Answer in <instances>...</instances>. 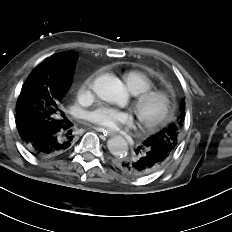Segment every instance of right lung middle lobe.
Listing matches in <instances>:
<instances>
[{"label": "right lung middle lobe", "mask_w": 232, "mask_h": 232, "mask_svg": "<svg viewBox=\"0 0 232 232\" xmlns=\"http://www.w3.org/2000/svg\"><path fill=\"white\" fill-rule=\"evenodd\" d=\"M71 84V69L55 70L43 66L31 73L24 83L16 105V117H31L29 127L53 128L67 118L62 100ZM36 106V109L32 108Z\"/></svg>", "instance_id": "right-lung-middle-lobe-1"}]
</instances>
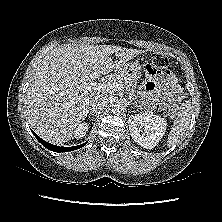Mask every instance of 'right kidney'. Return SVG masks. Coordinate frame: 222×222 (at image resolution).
I'll use <instances>...</instances> for the list:
<instances>
[{"instance_id":"ca27d5eb","label":"right kidney","mask_w":222,"mask_h":222,"mask_svg":"<svg viewBox=\"0 0 222 222\" xmlns=\"http://www.w3.org/2000/svg\"><path fill=\"white\" fill-rule=\"evenodd\" d=\"M88 131V124L83 122L78 124V126L73 131L74 138L80 139L85 136Z\"/></svg>"}]
</instances>
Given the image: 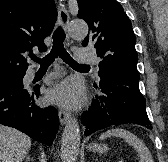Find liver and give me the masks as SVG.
Returning a JSON list of instances; mask_svg holds the SVG:
<instances>
[{
  "instance_id": "obj_1",
  "label": "liver",
  "mask_w": 168,
  "mask_h": 162,
  "mask_svg": "<svg viewBox=\"0 0 168 162\" xmlns=\"http://www.w3.org/2000/svg\"><path fill=\"white\" fill-rule=\"evenodd\" d=\"M31 139L17 129L0 125V162H23Z\"/></svg>"
}]
</instances>
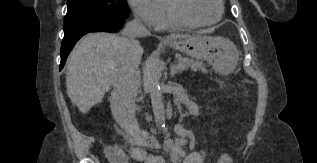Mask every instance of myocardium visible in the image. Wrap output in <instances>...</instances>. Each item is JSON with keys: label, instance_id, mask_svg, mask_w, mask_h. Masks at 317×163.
<instances>
[{"label": "myocardium", "instance_id": "1", "mask_svg": "<svg viewBox=\"0 0 317 163\" xmlns=\"http://www.w3.org/2000/svg\"><path fill=\"white\" fill-rule=\"evenodd\" d=\"M181 0H165V8L169 15V17L179 25L184 27H201V26H209L219 22L224 14V2L223 0H217L220 8L219 15L209 21H198L192 20L185 16L181 9Z\"/></svg>", "mask_w": 317, "mask_h": 163}]
</instances>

- **What you will do**
Reproduce exactly the line containing "Mask every instance of myocardium" and every line after it in the material above, up to and including the last. Exclude all pictures.

- **Written solution**
Mask every instance of myocardium visible in the image. Wrap output in <instances>...</instances>. Each item is JSON with keys: label, instance_id, mask_svg, mask_w, mask_h. Masks at 317×163.
<instances>
[{"label": "myocardium", "instance_id": "1", "mask_svg": "<svg viewBox=\"0 0 317 163\" xmlns=\"http://www.w3.org/2000/svg\"><path fill=\"white\" fill-rule=\"evenodd\" d=\"M181 0H165V8L169 15V17L179 25L184 27H201V26H209L219 22L224 14V2L223 0H217L220 8L219 15L209 21H198L192 20L185 16L181 9Z\"/></svg>", "mask_w": 317, "mask_h": 163}]
</instances>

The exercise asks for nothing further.